Can you mix cold-pressed, kibble and raw in the same bowl?

You can, but do it thoughtfully. The old worry that raw and kibble 'digest at different rates' and shouldn't be mixed isn't strongly supported by evidence, and many owners feed kibble and raw together without issue. The bigger points are: keep total calories in check so you don't overfeed, transition any new food gradually over 7–10 days, and maintain strict raw-handling hygiene if raw is part of the mix. If your dog has a sensitive stomach, changing one thing at a time makes it far easier to spot what agrees with them.

Is raw dog food safe to handle at home?

It can be, but it requires discipline. UK and EU vets, and bodies like the FDA and the BVA, highlight that raw meat for pets can carry Salmonella, Listeria, E. coli and Campylobacter. Safe handling means storing raw frozen, thawing in the fridge, using separate boards and utensils, cleaning surfaces and washing hands thoroughly, and being extra cautious in homes with babies, elderly or immunocompromised people. Households that can't reliably maintain that hygiene may be better suited to a cooked, cold-pressed or extruded complete food.
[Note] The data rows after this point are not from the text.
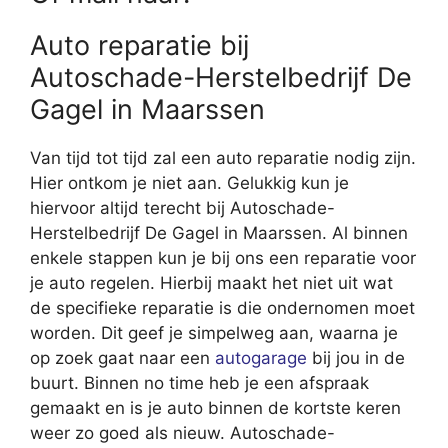
Auto reparatie bij
Autoschade-Herstelbedrijf De
Gagel in Maarssen
Van tijd tot tijd zal een auto reparatie nodig zijn.
Hier ontkom je niet aan. Gelukkig kun je
hiervoor altijd terecht bij Autoschade-
Herstelbedrijf De Gagel in Maarssen. Al binnen
enkele stappen kun je bij ons een reparatie voor
je auto regelen. Hierbij maakt het niet uit wat
de specifieke reparatie is die ondernomen moet
worden. Dit geef je simpelweg aan, waarna je
op zoek gaat naar een
autogarage
bij jou in de
buurt. Binnen no time heb je een afspraak
gemaakt en is je auto binnen de kortste keren
weer zo goed als nieuw. Autoschade-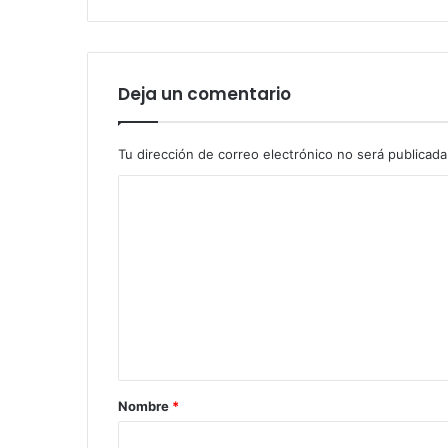
Deja un comentario
Tu dirección de correo electrónico no será publicada
C
o
m
e
n
t
a
r
Nombre
*
i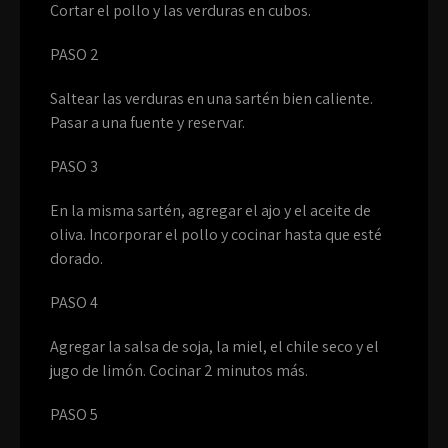
Cortar el pollo y las verduras en cubos.
PASO 2
Saltear las verduras en una sartén bien caliente.
Pasar a una fuente y reservar.
PASO 3
En la misma sartén, agregar el ajo y el aceite de
oliva. Incorporar el pollo y cocinar hasta que esté
dorado.
PASO 4
Agregar la salsa de soja, la miel, el chile seco y el
jugo de limón. Cocinar 2 minutos más.
PASO 5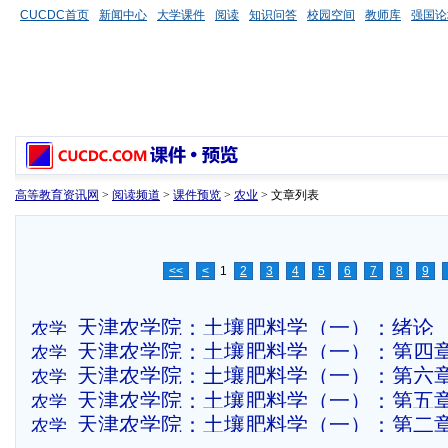
CUCDC首页
新闻中心
大学课件
阅读
知识问答
校园空间
教师库
强国论
高等教育资讯网
>
阅读频道
>
课件预览
>
农业
> 文章列表
<<
<
1
2
3
4
5
6
7
8
9
天津农学院：土壤肥料学（一）：绪论
农学
天津农学院：土壤肥料学（一）：第四章
农学
天津农学院：土壤肥料学（一）：第六
农学
天津农学院：土壤肥料学（一）：第五
农学
性与供肥性
天津农学院：土壤肥料学（一）：第二章
农学
热量状况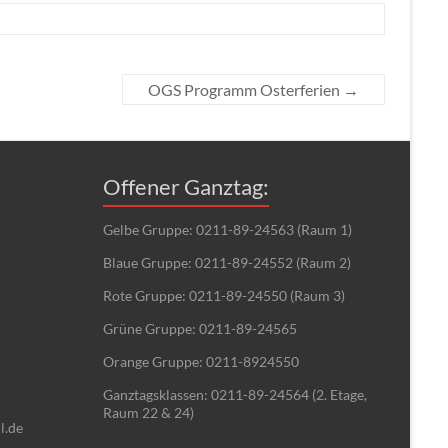
OGS Programm Osterferien
→
Offener Ganztag:
Gelbe Gruppe: 0211-89-24563 (Raum 1)
Blaue Gruppe: 0211-89-24552 (Raum 2)
Rote Gruppe: 0211-89-24550 (Raum 3)
Grüne Gruppe: 0211-89-24565
Orange Gruppe: 0211-8924550
Ganztagsklassen: 0211-89-24564 (2. Etage,
Raum 22 & 24)
l.de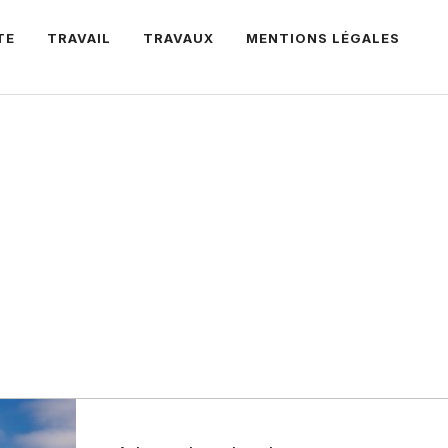
TE
TRAVAIL
TRAVAUX
MENTIONS LÉGALES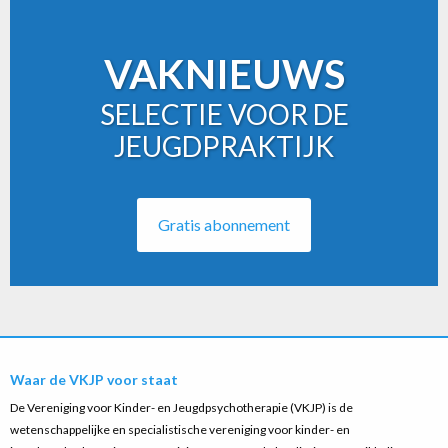
VAKNIEUWS
SELECTIE VOOR DE
JEUGDPRAKTIJK
Gratis abonnement
Waar de VKJP voor staat
De Vereniging voor Kinder- en Jeugdpsychotherapie (VKJP) is de
wetenschappelijke en specialistische vereniging voor kinder- en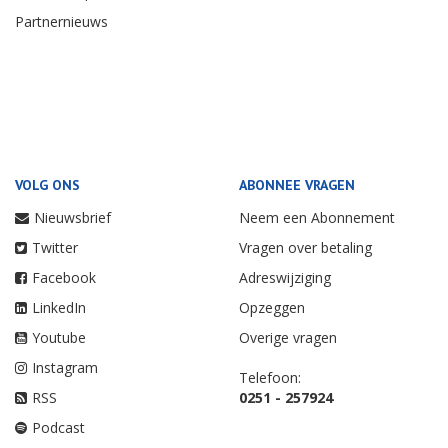
Partnernieuws
VOLG ONS
ABONNEE VRAGEN
Nieuwsbrief
Neem een Abonnement
Twitter
Vragen over betaling
Facebook
Adreswijziging
LinkedIn
Opzeggen
Youtube
Overige vragen
Instagram
Telefoon:
RSS
0251 - 257924
Podcast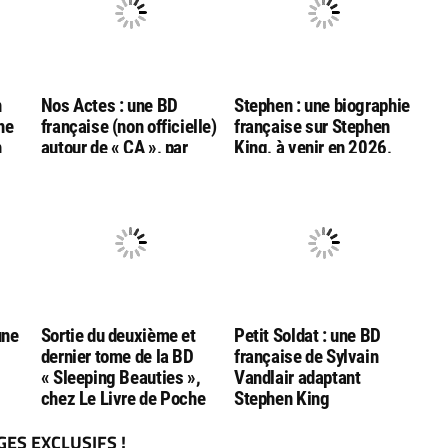
n
Nos Actes : une BD
Stephen : une biographie
ne
française (non officielle)
française sur Stephen
n
autour de « CA », par
King, à venir en 2026,
e
Sylvain Vandlair
chez Ankama
une
Sortie du deuxième et
Petit Soldat : une BD
dernier tome de la BD
française de Sylvain
« Sleeping Beauties »,
Vandlair adaptant
chez Le Livre de Poche
Stephen King
ES EXCLUSIFS !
Which is cheapest — cold-pressed, kibble or raw?

Standard extruded kibble is almost always the cheapest per day, because high-volume extrusion is efficient and the food is calorie-dense. Cold-pressed sits in the middle: usually pricier than supermarket kibble but often comparable to premium kibble. Complete commercial raw is typically the most expensive to feed, especially for large dogs, and also carries freezer-storage costs. For a rough comparison, work out the cost per day using the feeding-guide grams for your dog's weight rather than the headline price per kilo.

Is cold-pressed food complete and balanced like kibble?

Reputable cold-pressed brands are formulated to be 'complete', meaning they meet FEDIAF nutrient standards as a sole diet — check for the word 'complete' on the pack, just as you would with kibble. The processing method (cold-pressing vs extrusion) doesn't change whether a food is nutritionally complete; that depends on the recipe. The same applies to raw: a commercial complete raw is formulated to be balanced, whereas a home-made raw diet often isn't unless carefully designed with veterinary or nutritionist input.